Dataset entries
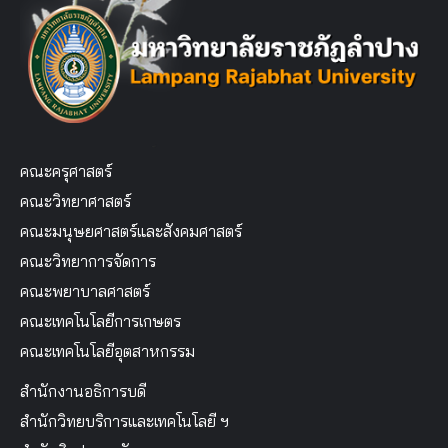
คณะครุศาสตร์
คณะวิทยาศาสตร์
คณะมนุษยศาสตร์และสังคมศาสตร์
คณะวิทยาการจัดการ
คณะพยาบาลศาสตร์
คณะเทคโนโลยีการเกษตร
คณะเทคโนโลยีอุตสาหกรรม
สำนักงานอธิการบดี
สำนักวิทยบริการและเทคโนโลยี ฯ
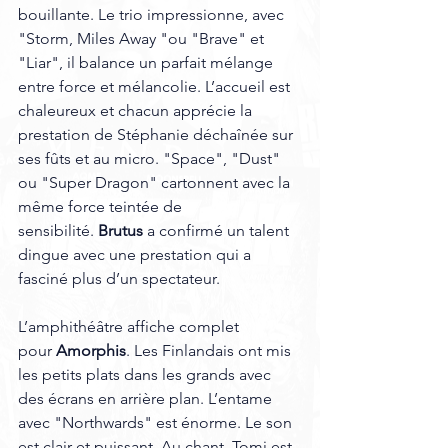
bouillante. Le trio impressionne, avec 
"Storm, Miles Away "ou "Brave" et 
"Liar", il balance un parfait mélange 
entre force et mélancolie. L’accueil est 
chaleureux et chacun apprécie la 
prestation de Stéphanie déchaînée sur 
ses fûts et au micro. "Space", "Dust" 
ou "Super Dragon" cartonnent avec la 
même force teintée de 
sensibilité. 
Brutus
 a confirmé un talent 
dingue avec une prestation qui a 
fasciné plus d’un spectateur.
L’amphithéâtre affiche complet 
pour 
Amorphis
. Les Finlandais ont mis 
les petits plats dans les grands avec 
des écrans en arrière plan. L’entame 
avec "Northwards" est énorme. Le son 
est clair et puissant. Au chant, Tomi est 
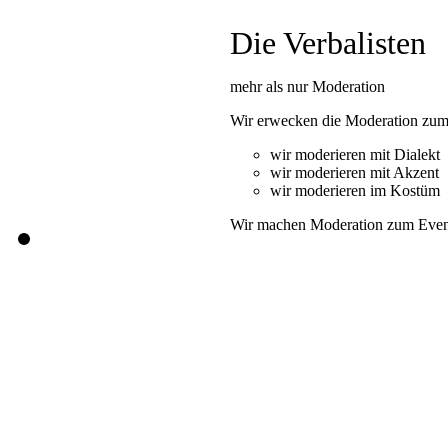
Die Verbalisten
mehr als nur Moderation
Wir erwecken die Moderation zum
wir moderieren mit Dialekt
wir moderieren mit Akzent
wir moderieren im Kostüm
Wir machen Moderation zum Evente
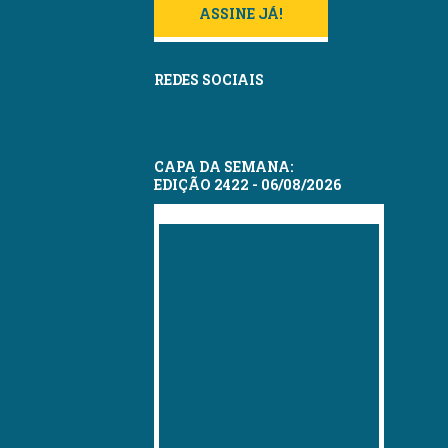
ASSINE JÁ!
REDES SOCIAIS
CAPA DA SEMANA:
EDIÇÃO 2422 - 06/08/2026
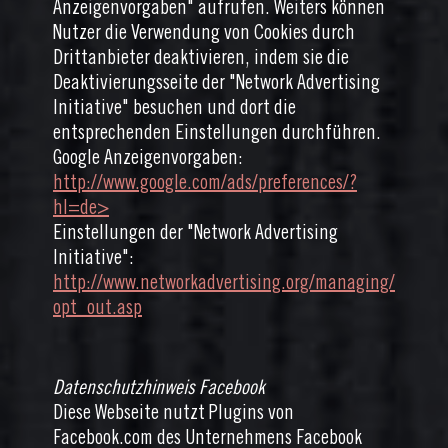
Anzeigenvorgaben" aufrufen. Weiters können
Nutzer die Verwendung von Cookies durch
Drittanbieter deaktivieren, indem sie die
Deaktivierungsseite der "Network Advertising
Initiative" besuchen und dort die
entsprechenden Einstellungen durchführen.
Google Anzeigenvorgaben:
http://www.google.com/ads/preferences/?
hl=de>
Einstellungen der "Network Advertising
Initiative":
http://www.networkadvertising.org/managing/
opt_out.asp
Datenschutzhinweis Facebook
Diese Webseite nutzt Plugins von
Facebook.com des Unternehmens Facebook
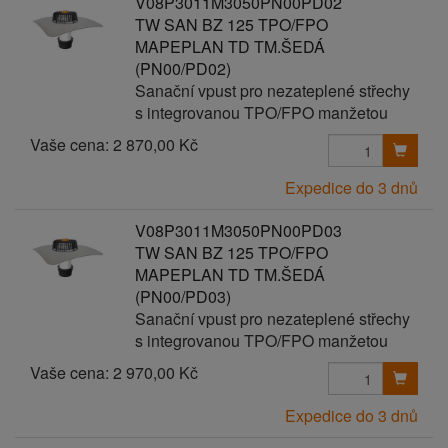
V08P3011M3050PN00PD02
TW SAN BZ 125 TPO/FPO
MAPEPLAN TD TM.ŠEDÁ
(PN00/PD02)
Sanační vpust pro nezateplené střechy
s integrovanou TPO/FPO manžetou
Vaše cena:
2 870,00 Kč
Expedice do 3 dnů
V08P3011M3050PN00PD03
TW SAN BZ 125 TPO/FPO
MAPEPLAN TD TM.ŠEDÁ
(PN00/PD03)
Sanační vpust pro nezateplené střechy
s integrovanou TPO/FPO manžetou
Vaše cena:
2 970,00 Kč
Expedice do 3 dnů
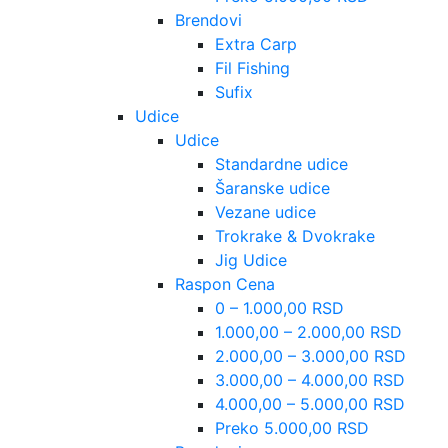
Brendovi
Extra Carp
Fil Fishing
Sufix
Udice
Udice
Standardne udice
Šaranske udice
Vezane udice
Trokrake & Dvokrake
Jig Udice
Raspon Cena
0 – 1.000,00 RSD
1.000,00 – 2.000,00 RSD
2.000,00 – 3.000,00 RSD
3.000,00 – 4.000,00 RSD
4.000,00 – 5.000,00 RSD
Preko 5.000,00 RSD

Exercise aim
Among the entries above, take the lines from the one with "คณะวิทยาการจัดการ" through the one with "cartonnent avec la" and retype them exactly, leaving out the pictures.

Written solution
คณะวิทยาการจัดการ
คณะพยาบาลศาสตร์
คณะเทคโนโลยีการเกษตร
คณะเทคโนโลยีอุตสาหกรรม
สำนักงานอธิการบดี
สำนักวิทยบริการและเทคโนโลยี ฯ
bouillante. Le trio impressionne, avec 
"Storm, Miles Away "ou "Brave" et 
"Liar", il balance un parfait mélange 
entre force et mélancolie. L’accueil est 
chaleureux et chacun apprécie la 
prestation de Stéphanie déchaînée sur 
ses fûts et au micro. "Space", "Dust" 
ou "Super Dragon" cartonnent avec la 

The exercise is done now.